As of Friday at noon, Lake Mead sat at 1,042.52 feet. The Bureau of Reclamation's latest 24-month study, updated this week, projects the lake falling to 1,035.86 feet by November. Continue out to June 2028 and the "most probable" scenario has Mead at 1,009.69 feet, a drop of nearly 33 feet from today.
Lake Mead is currently at 27 percent capacity, according to the Bureau of Reclamation's data cited by the Water Education Foundation. When full, the surface sits at 1,229 feet. The nation's largest reservoir is running on roughly a quarter tank, with the government's own models showing it gets worse, not better, over the next two years.
The reservoir situation mirrors what's happening at Lake Powell. Powell is now at 3,524.03 feet, just under the 3,525-foot target the federal government has set to protect Glen Canyon Dam's ability to generate hydroelectric power. Powell is at 24 percent capacity, near its lowest level since 1965. The seven Colorado River Basin states remain without an agreement on how to divide shrinking water going forward.

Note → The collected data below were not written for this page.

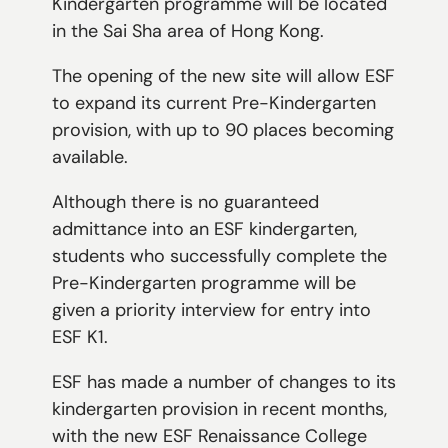
Kindergarten programme will be located
in the Sai Sha area of Hong Kong.
The opening of the new site will allow ESF
to expand its current Pre-Kindergarten
provision, with up to 90 places becoming
available.
Although there is no guaranteed
admittance into an ESF kindergarten,
students who successfully complete the
Pre-Kindergarten programme will be
given a priority interview for entry into
ESF K1.
ESF has made a number of changes to its
kindergarten provision in recent months,
with the new ESF Renaissance College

Why the Target Line Matters
The 3,525-foot number for Powell isn't arbitrary. Drop much below it and Glen Canyon Dam risks losing the ability to produce hydropower reliably, which affects electricity supplies across multiple states that depend on it. Reclamation has been managing releases specifically to keep Powell hovering near that line, which is why it's sitting one foot below target rather than falling further.
It's a short-term approach. Constraining releases to prop up one reservoir has knock-on effects downstream at Mead. Both reservoirs are fed by the same shrinking Colorado River system, and there's only so much water to go around.
Record-Low Snowpack, No Rain Relief
This year's problem starts with a record-low snowpack in the Rockies, according to the Water Education Foundation. Snowpack is the primary source that refills both reservoirs each spring as it melts. When it's this thin, there's nothing to make up the difference.
Monsoon season isn't going to bail anyone out either. A widely circulated comment on the Colorado River Basin's Facebook page, cited by the Drudge Retort, stated: "Not enough water in the Monsoons to help. There's only 2 things that can save Mead and Powell right now: 150 percent Colorado Rockies snow pack for 5 consecutive years, or God himself." Monsoon rainfall adds some moisture to the desert Southwest, but it's nowhere near enough volume to refill reservoirs that hold trillions of gallons.
The States Still Haven't Agreed on Anything
Arizona, California, Nevada, Colorado, New Mexico, Utah and Wyoming have been negotiating for years over how to permanently divide Colorado River water as supplies shrink. As of this month, there's still no deal. Every month without an agreement is a month the Bureau of Reclamation has to keep making short-term operational calls to avoid the two reservoirs hitting dead pool, the point where water can no longer flow downstream through the dams at all.
Some critics, particularly from agricultural interests in the Lower Basin states, argue that federal projections and modeling assumptions are overly conservative and don't fully account for potential wet years or improved conservation numbers. That's a fair point to raise: 24-month studies are projections, not guarantees, and Reclamation itself labels these as "most probable" scenarios, not certainties. The source material makes clear this isn't even the worst-case outcome Reclamation has modeled, meaning things could turn out somewhat better, or considerably worse, depending on next winter's snowpack.
But the trend line over the past two decades has consistently run toward less water, not more, and this year's numbers are a continuation of that pattern.
What Happens Next
The Bureau of Reclamation updates its 24-month study monthly, so the November projection of 1,035.86 feet for Mead will get revised as real data comes in. The bigger unresolved question is whether the seven Basin states can reach a long-term operating agreement before these reservoirs force the issue for them. Absent snowpack numbers nobody is currently predicting, that decision keeps getting made by drought, not by negotiation.